チョコレートは水っぽい薄い味で、何を食べているんだかよくわからなかった。なかなか食べ切らないから、手の中で溶けてどろどろになる。その手で服を触ったから、布地にチョコレートがついてしまった。胸元に黒々と、血が染みたような跡が残ってしまって、それを見てズキンと胸が痛んだ。目に映らないように、汚れごと胸に抱えた。

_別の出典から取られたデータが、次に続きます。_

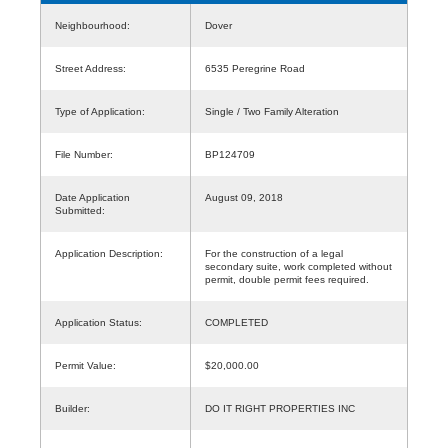
Neighbourhood:
Dover
Street Address:
6535 Peregrine Road
Type of Application:
Single / Two Family Alteration
File Number:
BP124709
Date Application
August 09, 2018
Submitted:
Application Description:
For the construction of a legal
secondary suite, work completed without
permit, double permit fees required.
Application Status:
COMPLETED
Permit Value:
$20,000.00
Builder:
DO IT RIGHT PROPERTIES INC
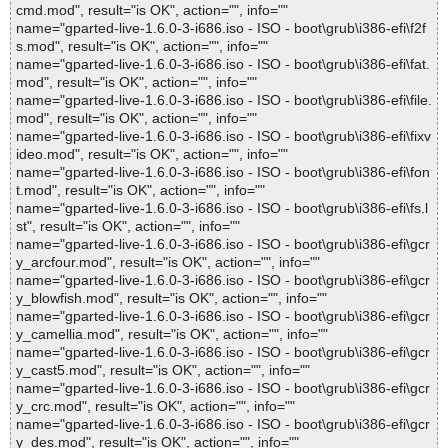
cmd.mod", result="is OK", action="", info=""
name="gparted-live-1.6.0-3-i686.iso - ISO - boot\grub\i386-efi\f2f
s.mod", result="is OK", action="", info=""
name="gparted-live-1.6.0-3-i686.iso - ISO - boot\grub\i386-efi\fat.
mod", result="is OK", action="", info=""
name="gparted-live-1.6.0-3-i686.iso - ISO - boot\grub\i386-efi\file.
mod", result="is OK", action="", info=""
name="gparted-live-1.6.0-3-i686.iso - ISO - boot\grub\i386-efi\fixv
ideo.mod", result="is OK", action="", info=""
name="gparted-live-1.6.0-3-i686.iso - ISO - boot\grub\i386-efi\fon
t.mod", result="is OK", action="", info=""
name="gparted-live-1.6.0-3-i686.iso - ISO - boot\grub\i386-efi\fs.l
st", result="is OK", action="", info=""
name="gparted-live-1.6.0-3-i686.iso - ISO - boot\grub\i386-efi\gcr
y_arcfour.mod", result="is OK", action="", info=""
name="gparted-live-1.6.0-3-i686.iso - ISO - boot\grub\i386-efi\gcr
y_blowfish.mod", result="is OK", action="", info=""
name="gparted-live-1.6.0-3-i686.iso - ISO - boot\grub\i386-efi\gcr
y_camellia.mod", result="is OK", action="", info=""
name="gparted-live-1.6.0-3-i686.iso - ISO - boot\grub\i386-efi\gcr
y_cast5.mod", result="is OK", action="", info=""
name="gparted-live-1.6.0-3-i686.iso - ISO - boot\grub\i386-efi\gcr
y_crc.mod", result="is OK", action="", info=""
name="gparted-live-1.6.0-3-i686.iso - ISO - boot\grub\i386-efi\gcr
y_des.mod", result="is OK", action="", info=""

もう何日が経ったのかわからなくなった。立ちあがろうとしても、気づいたら身体に力が入らなかった。魔力が抜けていることに気がついた。いつもはあいつがすぐにくれていたから、動けなくなるまで気づけなかった。でももう魔力を貰うこともない。動くのは諦めて、目を閉じた。
ガタン バタ バタバタ
遠くで物音がした。何かすごい焦っているような、緊迫感があったけど、オレには関係ない。目を覚ましてしまったら、魔力がなくて息が苦しくなってしまうから、動かないままでいた。

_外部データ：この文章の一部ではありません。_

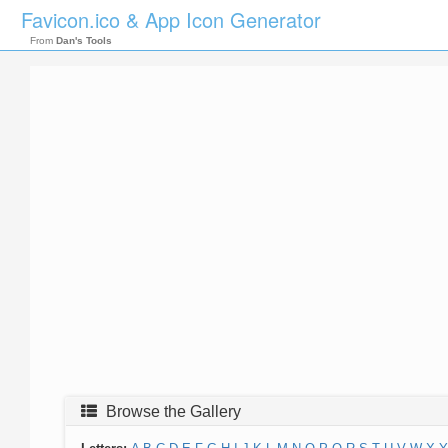
Favicon.ico & App Icon Generator
From
Dan's Tools
Browse the Gallery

部屋のドアが開いた。もう開かないと思っていたこの部屋、あいつの部屋のドアが開いた。ドアを開けた誰かは、オレの横まで来て、上がった息を整えていた。オレは恐る恐る目を開いた。長い脚が見えた。
「ただいま」
幽霊の声がした。急いで視線を上げると、幽霊の姿があった。にしては透けてもいないし、息を切らせている。いや、そうじゃない。願ってもみなかったこと。シルフは、この世から居なくなっていやしなかった。
でもそうなら、すぐに戻ってきてくれなかったのは、酷いじゃないか。膝を抱えるオレの横で必死に何かを言う吸血鬼に、オレは怒っていた。ごめん、起きてくれ、そんなことを繰り返しているけど、オレはぶんぶん首を振って拒絶した。眉間に力を入れていないと、目から何かが溢れて止まらなくなりそうだった。
急に、ひんやりした空気が身体を包み込んだ。シルフの顔が、すぐ近くにあった。もう何も言わず、黙って抱きしめられていた。手がシルフの腕に触れた。ぎゅっと掴むと、少し温度は低いのに、安心する。本人のものだとわかった。
声を上げて泣いたのはたぶん初めてだった。シルフがちゃんといて、嬉しいはずなのに、涙があとからあとから止まらなかった。オレが煩いほどにわんわん泣いていても、シルフは何も言わずに優しく背中をさすっていてくれた。